In the year 1900, cars were not useful for very much other than upper-class recreation. They were expensive, unreliable, and uncomfortable. Going for a country drive meant bouncing around on a hard, wooden bench, inhaling dust, and likely having to stop at least once to do some kind of major repair. As cars gradually became more reliable and easier to use, utilitarian use of them began with those who had particular need of the flexibility they offered. Doctors, for example, used them to make house-calls. People in Canada’s far-flung rural areas used them not only for travel, but often as a source of stationary power for farm machinery. To reach truly mass appeal, though, cars needed to be supported by a whole new range of travel and living habits such as an explosion in suburban living, changes to shopping practices, and new forms of automobile tourism.
This tells us that users matter. Finding new ways to travel is as much of an innovative process as designing new kinds of vehicles or infrastructure. In designing and implementing low-carbon mobility systems, it is as important to listen to the travellers who will find ways to use them as it is to listen to the engineers and planners who design them.
Very few technologies can exist in a vacuum. Without a system of roads, gas stations, mechanics’ shops, and parking structures, the automobile would be virtually useless. To describe these kinds of interdependencies, historian Thomas Hughes developed the concept of a Large Technological System: A complex interlinkage of different technologies which, acting together, serve a single purpose. Large technological systems are built up step-by-step in an iterative process as engineers, entrepreneurs, and managers solve the system’s problems by expanding it. In doing so, they develop biases and standardized ways of working that shape the system’s development.
The early Canadian automobile and its growing community of users had to be supported with new infrastructures, maintenance facilities, and types of expertise. Early Canadian roads were particularly inadequate to the task of carrying a nation of drivers. Most were un-paved. Some were impassable in the winter. Some were only passable in the winter, by horse-drawn sleighs.

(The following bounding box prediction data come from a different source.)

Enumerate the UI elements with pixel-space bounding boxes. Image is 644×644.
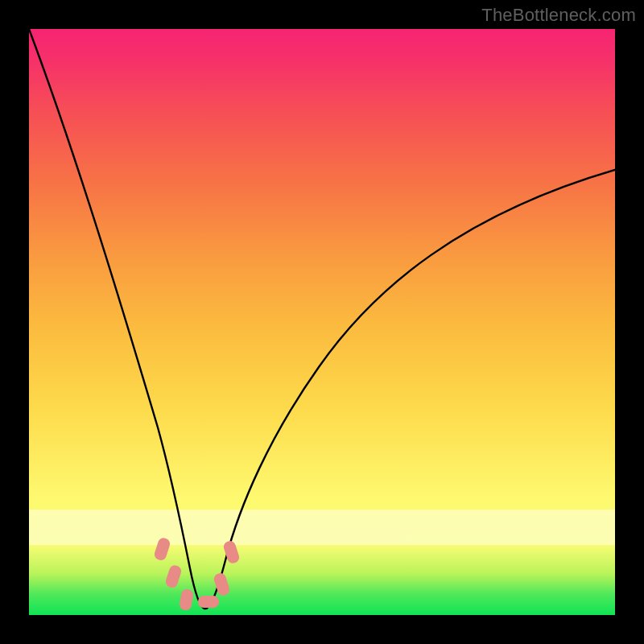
plot-area xyxy=(29,29,615,615)
bottleneck-curve xyxy=(29,29,615,609)
highlight-dots xyxy=(153,537,241,612)
svg-rect-3 xyxy=(198,596,219,608)
svg-rect-0 xyxy=(153,537,171,562)
watermark-text: TheBottleneck.com xyxy=(481,5,636,26)
svg-rect-1 xyxy=(164,564,183,589)
chart-frame: TheBottleneck.com xyxy=(0,0,644,644)
chart-svg xyxy=(29,29,615,615)
svg-rect-2 xyxy=(179,588,194,611)
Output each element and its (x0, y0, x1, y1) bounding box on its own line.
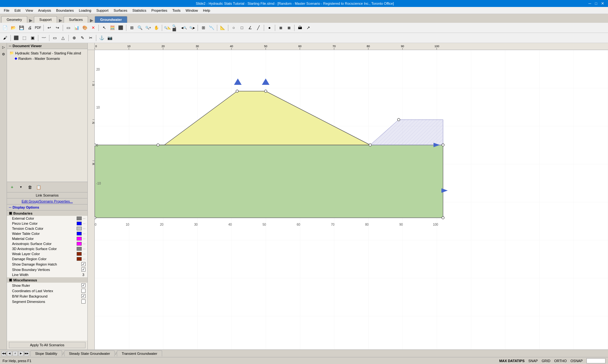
deform-btn[interactable]: ▭ (65, 24, 72, 32)
tab-steady-state-groundwater[interactable]: Steady State Groundwater (64, 350, 115, 356)
boundary-more-btn[interactable]: ⬚ (21, 34, 28, 42)
piezo-color-swatch[interactable] (77, 222, 82, 225)
wave-btn[interactable]: 〰 (40, 34, 48, 42)
pan-btn[interactable]: ✋ (153, 24, 160, 32)
delete-btn[interactable]: 🗑 (26, 183, 34, 191)
chart-btn[interactable]: 📉 (208, 24, 215, 32)
show-damage-hatch-checkbox[interactable]: ✓ (81, 262, 86, 266)
tab-groundwater[interactable]: Groundwater (95, 16, 127, 23)
surface-btn[interactable]: ▭ (51, 34, 59, 42)
zoom-window-btn[interactable]: 🔍⬛ (172, 24, 180, 32)
stop-btn[interactable]: ✕ (89, 24, 97, 32)
menu-item-statistics[interactable]: Statistics (130, 8, 149, 13)
calc-btn[interactable]: 🧮 (109, 24, 116, 32)
line-btn[interactable]: ╱ (255, 24, 262, 32)
vertex-6[interactable] (95, 144, 96, 146)
water-table-color-dots[interactable]: ··· (83, 232, 86, 235)
3d-anisotropic-color-dots[interactable]: ··· (83, 247, 86, 251)
copy-btn[interactable]: 📋 (35, 183, 42, 191)
bw-ruler-checkbox[interactable]: ✓ (81, 294, 86, 298)
undo-btn[interactable]: ↩ (45, 24, 53, 32)
anisotropic-color-dots[interactable]: ··· (83, 242, 86, 246)
vertex-7[interactable] (95, 217, 96, 219)
slope-btn[interactable]: △ (59, 34, 67, 42)
close-btn[interactable]: ✕ (600, 1, 605, 6)
menu-item-support[interactable]: Support (94, 8, 111, 13)
tab-last-btn[interactable]: ▶▶ (24, 351, 29, 356)
anchor-btn[interactable]: ⚓ (98, 34, 105, 42)
menu-item-loading[interactable]: Loading (76, 8, 94, 13)
shape-rect-btn[interactable]: □ (238, 24, 246, 32)
scene-btn[interactable]: 🏔 (296, 24, 304, 32)
max-datatips-btn[interactable]: MAX DATATIPS (499, 359, 524, 363)
link-scenarios-btn[interactable]: Link Scenarios (7, 192, 87, 198)
zoom-prev-btn[interactable]: ◀🔍 (180, 24, 188, 32)
menu-item-properties[interactable]: Properties (149, 8, 170, 13)
save-btn[interactable]: 💾 (18, 24, 25, 32)
zoom-extent-btn[interactable]: 🔍📐 (164, 24, 171, 32)
vertex-8[interactable] (442, 144, 444, 146)
vertex-2[interactable] (236, 90, 238, 92)
zoom-in-btn[interactable]: 🔍+ (144, 24, 152, 32)
menu-item-view[interactable]: View (23, 8, 36, 13)
open-btn[interactable]: 📂 (10, 24, 17, 32)
miscellaneous-section-header[interactable]: ▣ Miscellaneous (7, 277, 87, 283)
grid-btn[interactable]: GRID (542, 359, 550, 363)
vertex-4[interactable] (369, 144, 371, 146)
tab-slope-stability[interactable]: Slope Stability (30, 350, 62, 356)
menu-item-file[interactable]: File (1, 8, 12, 13)
node-btn[interactable]: ⊕ (70, 34, 78, 42)
piezo-color-dots[interactable]: ··· (83, 222, 86, 225)
zoom-next-btn[interactable]: 🔍▶ (188, 24, 196, 32)
paint-btn[interactable]: 🖌 (1, 34, 9, 42)
tab-next-btn[interactable]: ▶ (18, 351, 23, 356)
external-color-dots[interactable]: ··· (83, 217, 86, 220)
osnap-btn[interactable]: OSNAP (570, 359, 583, 363)
boundaries-section-header[interactable]: ▣ Boundaries (7, 210, 87, 216)
zoom-out-btn[interactable]: 🔍 (136, 24, 144, 32)
new-btn[interactable]: 📄 (1, 24, 9, 32)
print-btn[interactable]: 🖨 (26, 24, 34, 32)
pdf-btn[interactable]: PDF (34, 24, 42, 32)
material-color-swatch[interactable] (77, 237, 82, 241)
apply-to-all-scenarios-btn[interactable]: Apply To All Scenarios (9, 342, 86, 348)
tab-num-btn[interactable]: # (13, 351, 18, 356)
material-color-dots[interactable]: ··· (83, 237, 86, 241)
main-svg[interactable]: 0 10 20 -10 0 10 20 30 40 50 60 70 80 90… (95, 50, 608, 349)
menu-item-surfaces[interactable]: Surfaces (111, 8, 130, 13)
add-arrow-btn[interactable]: ▼ (17, 183, 25, 191)
minimize-btn[interactable]: ─ (587, 1, 592, 6)
redo-btn[interactable]: ↪ (54, 24, 61, 32)
add-btn[interactable]: + (8, 183, 16, 191)
select-btn[interactable]: ↖ (100, 24, 108, 32)
damage-region-color-dots[interactable]: ··· (83, 257, 86, 261)
table-btn[interactable]: ⊞ (200, 24, 207, 32)
menu-item-boundaries[interactable]: Boundaries (54, 8, 76, 13)
tree-file-item[interactable]: 📁 Hydraulic Stats Tutorial - Starting Fi… (8, 50, 86, 56)
ortho-btn[interactable]: ORTHO (554, 359, 567, 363)
tab-geometry[interactable]: Geometry (1, 16, 27, 23)
menu-item-edit[interactable]: Edit (12, 8, 23, 13)
fill-btn[interactable]: ▣ (29, 34, 36, 42)
fit-btn[interactable]: ⊞ (128, 24, 136, 32)
weak-layer-color-swatch[interactable] (77, 252, 82, 256)
tree-scenario-item[interactable]: ◆ Random - Master Scenario (8, 56, 86, 61)
screenshot-btn[interactable]: 📷 (106, 34, 114, 42)
menu-item-help[interactable]: Help (200, 8, 213, 13)
external-color-swatch[interactable] (77, 217, 82, 220)
circle-filled-btn[interactable]: ● (266, 24, 273, 32)
edit-group-btn[interactable]: Edit Group/Scenario Properties... (7, 198, 87, 204)
3d-anisotropic-color-swatch[interactable] (77, 247, 82, 251)
tab-first-btn[interactable]: ◀◀ (1, 351, 6, 356)
side-icon-1[interactable]: ▷ (1, 44, 6, 50)
menu-item-window[interactable]: Window (183, 8, 200, 13)
segment-dimensions-checkbox[interactable] (81, 299, 86, 304)
show-ruler-checkbox[interactable]: ✓ (81, 283, 86, 287)
tab-prev-btn[interactable]: ◀ (7, 351, 12, 356)
dimension-btn[interactable]: 📐 (219, 24, 226, 32)
snap-btn[interactable]: SNAP (528, 359, 538, 363)
angle-btn[interactable]: ∠ (246, 24, 254, 32)
side-icon-2[interactable]: ⚙ (1, 51, 6, 57)
edit-node-btn[interactable]: ✎ (79, 34, 86, 42)
show-boundary-vertices-checkbox[interactable]: ✓ (81, 267, 86, 272)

Early improvements to roads as more and more cars travelled on them were piecemeal. But in 1919, the federal government passed the Canadian Highway Act, committing federal funding to road construction for the first time. Provinces began major road-building projects. This required new institutions, industries, and forms of expertise. The nascent trucking and bussing industries lobbied for an expanded road network, while civil servants hired to plan road networks tended to have a bias in favour of building new roads. The system acquired its own momentum for expansion, leading to the nation-spanning networks of asphalt Canadians drive on today.

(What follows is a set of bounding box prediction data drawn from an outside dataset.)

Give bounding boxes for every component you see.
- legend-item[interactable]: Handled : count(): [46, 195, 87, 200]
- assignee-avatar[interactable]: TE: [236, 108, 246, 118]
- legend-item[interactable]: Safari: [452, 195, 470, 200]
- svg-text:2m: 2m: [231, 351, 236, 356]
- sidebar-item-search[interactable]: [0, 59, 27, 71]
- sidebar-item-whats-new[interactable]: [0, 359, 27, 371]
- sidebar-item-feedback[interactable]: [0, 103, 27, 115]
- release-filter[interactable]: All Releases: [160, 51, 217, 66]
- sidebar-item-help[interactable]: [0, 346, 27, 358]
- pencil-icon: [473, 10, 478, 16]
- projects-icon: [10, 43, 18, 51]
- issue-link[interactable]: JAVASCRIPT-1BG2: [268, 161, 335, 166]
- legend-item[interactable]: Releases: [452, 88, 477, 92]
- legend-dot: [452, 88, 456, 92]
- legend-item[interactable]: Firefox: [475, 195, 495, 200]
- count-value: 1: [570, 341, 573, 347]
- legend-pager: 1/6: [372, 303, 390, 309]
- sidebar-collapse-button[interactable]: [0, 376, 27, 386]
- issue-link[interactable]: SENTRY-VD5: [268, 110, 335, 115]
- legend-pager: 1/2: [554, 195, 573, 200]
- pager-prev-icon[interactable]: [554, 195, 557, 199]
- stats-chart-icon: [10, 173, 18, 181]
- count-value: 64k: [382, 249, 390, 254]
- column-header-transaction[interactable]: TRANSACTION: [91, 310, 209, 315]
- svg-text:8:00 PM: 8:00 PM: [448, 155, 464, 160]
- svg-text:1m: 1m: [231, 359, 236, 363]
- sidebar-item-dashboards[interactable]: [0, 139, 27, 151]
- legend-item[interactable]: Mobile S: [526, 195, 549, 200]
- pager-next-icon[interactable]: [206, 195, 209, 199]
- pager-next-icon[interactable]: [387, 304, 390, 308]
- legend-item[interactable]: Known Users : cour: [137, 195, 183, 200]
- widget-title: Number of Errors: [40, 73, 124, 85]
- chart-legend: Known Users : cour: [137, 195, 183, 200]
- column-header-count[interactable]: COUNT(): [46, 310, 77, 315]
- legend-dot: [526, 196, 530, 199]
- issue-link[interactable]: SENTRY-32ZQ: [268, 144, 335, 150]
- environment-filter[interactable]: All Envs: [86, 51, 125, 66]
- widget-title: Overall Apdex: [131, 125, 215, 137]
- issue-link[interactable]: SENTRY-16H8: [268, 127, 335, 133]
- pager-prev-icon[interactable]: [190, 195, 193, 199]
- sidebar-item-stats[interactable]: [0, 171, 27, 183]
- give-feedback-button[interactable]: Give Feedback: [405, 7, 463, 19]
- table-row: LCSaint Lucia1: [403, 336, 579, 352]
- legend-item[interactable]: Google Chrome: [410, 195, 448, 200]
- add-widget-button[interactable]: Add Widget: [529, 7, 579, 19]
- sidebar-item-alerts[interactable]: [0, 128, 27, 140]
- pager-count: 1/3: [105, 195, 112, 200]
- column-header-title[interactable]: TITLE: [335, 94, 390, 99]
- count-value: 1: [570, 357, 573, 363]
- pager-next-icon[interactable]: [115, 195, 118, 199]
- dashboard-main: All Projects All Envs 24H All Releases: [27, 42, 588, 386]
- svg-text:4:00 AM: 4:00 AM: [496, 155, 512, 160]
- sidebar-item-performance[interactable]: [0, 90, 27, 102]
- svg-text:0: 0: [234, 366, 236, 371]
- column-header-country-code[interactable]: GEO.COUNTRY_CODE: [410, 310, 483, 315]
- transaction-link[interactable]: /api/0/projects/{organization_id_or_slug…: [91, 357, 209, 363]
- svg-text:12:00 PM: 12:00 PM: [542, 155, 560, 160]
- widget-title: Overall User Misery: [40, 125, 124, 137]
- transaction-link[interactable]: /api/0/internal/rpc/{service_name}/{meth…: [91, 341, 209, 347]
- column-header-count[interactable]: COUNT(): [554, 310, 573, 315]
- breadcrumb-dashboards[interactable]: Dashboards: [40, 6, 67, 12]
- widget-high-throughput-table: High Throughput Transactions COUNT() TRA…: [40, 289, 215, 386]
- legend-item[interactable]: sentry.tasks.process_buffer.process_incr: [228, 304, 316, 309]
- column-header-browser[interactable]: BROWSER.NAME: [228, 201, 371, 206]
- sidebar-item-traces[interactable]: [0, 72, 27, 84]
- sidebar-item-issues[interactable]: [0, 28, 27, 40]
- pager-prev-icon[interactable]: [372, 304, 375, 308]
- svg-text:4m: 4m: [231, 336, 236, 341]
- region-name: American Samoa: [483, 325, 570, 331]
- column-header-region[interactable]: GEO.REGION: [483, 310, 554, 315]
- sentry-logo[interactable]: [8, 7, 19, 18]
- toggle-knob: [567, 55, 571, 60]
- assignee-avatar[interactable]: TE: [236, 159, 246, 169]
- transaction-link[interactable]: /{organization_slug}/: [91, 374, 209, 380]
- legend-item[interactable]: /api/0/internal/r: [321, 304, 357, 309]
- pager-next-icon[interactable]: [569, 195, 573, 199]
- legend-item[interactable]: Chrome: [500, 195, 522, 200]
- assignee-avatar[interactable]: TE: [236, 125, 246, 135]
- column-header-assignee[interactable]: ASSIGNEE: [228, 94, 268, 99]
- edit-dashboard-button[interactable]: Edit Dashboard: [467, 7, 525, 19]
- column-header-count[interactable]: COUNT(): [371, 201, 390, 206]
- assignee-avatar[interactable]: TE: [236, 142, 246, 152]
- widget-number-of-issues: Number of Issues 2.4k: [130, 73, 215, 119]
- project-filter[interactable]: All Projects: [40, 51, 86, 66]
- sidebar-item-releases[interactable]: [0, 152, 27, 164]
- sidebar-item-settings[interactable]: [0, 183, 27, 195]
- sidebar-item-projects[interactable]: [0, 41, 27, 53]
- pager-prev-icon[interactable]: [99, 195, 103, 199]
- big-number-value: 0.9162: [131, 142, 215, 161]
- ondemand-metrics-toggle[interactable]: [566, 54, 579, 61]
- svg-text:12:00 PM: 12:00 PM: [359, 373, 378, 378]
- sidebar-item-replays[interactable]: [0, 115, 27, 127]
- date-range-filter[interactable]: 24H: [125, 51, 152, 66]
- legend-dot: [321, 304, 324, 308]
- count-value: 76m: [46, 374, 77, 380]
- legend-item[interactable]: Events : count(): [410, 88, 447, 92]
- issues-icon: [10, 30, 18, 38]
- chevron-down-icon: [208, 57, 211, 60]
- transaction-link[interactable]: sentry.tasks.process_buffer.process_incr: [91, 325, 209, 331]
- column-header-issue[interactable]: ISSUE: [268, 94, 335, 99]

For low-carbon mobility transitions, this is a double-edged sword. On the one hand, technological momentum could rapidly accelerate the growth of a new transportation system. On the other hand, it could also entrench new technologies with negative environmental impacts. We should think very seriously about technological momentum as we consider the future of new technologies such as autonomous vehicles and ride-sharing, which already have been shown to have potential environmental harms.

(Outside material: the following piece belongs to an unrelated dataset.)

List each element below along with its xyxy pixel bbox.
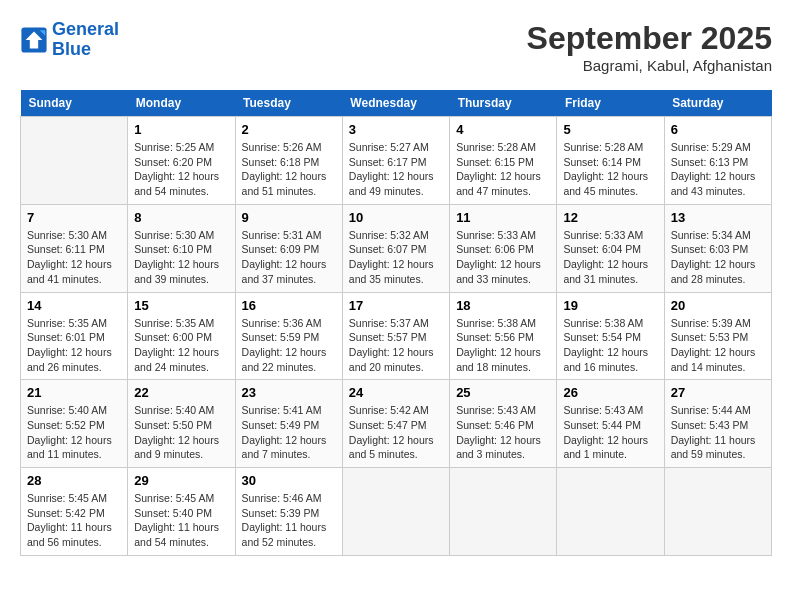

If the next 30 years see the same rate of change in our transportation system that we saw from 1900 to 1930, then our patterns of mobility in 2050 could be very different from what they are today. This suggests that it is possible to rapidly reduce the carbon emissions that come from personal mobility. The detailed processes by which this might happen, however, are extremely complex. We need to consider social factors such as political power, personal habits, professional training, and commercial developments. Above all, we should realize that in processes of large-scale technological change, people are as important as machines.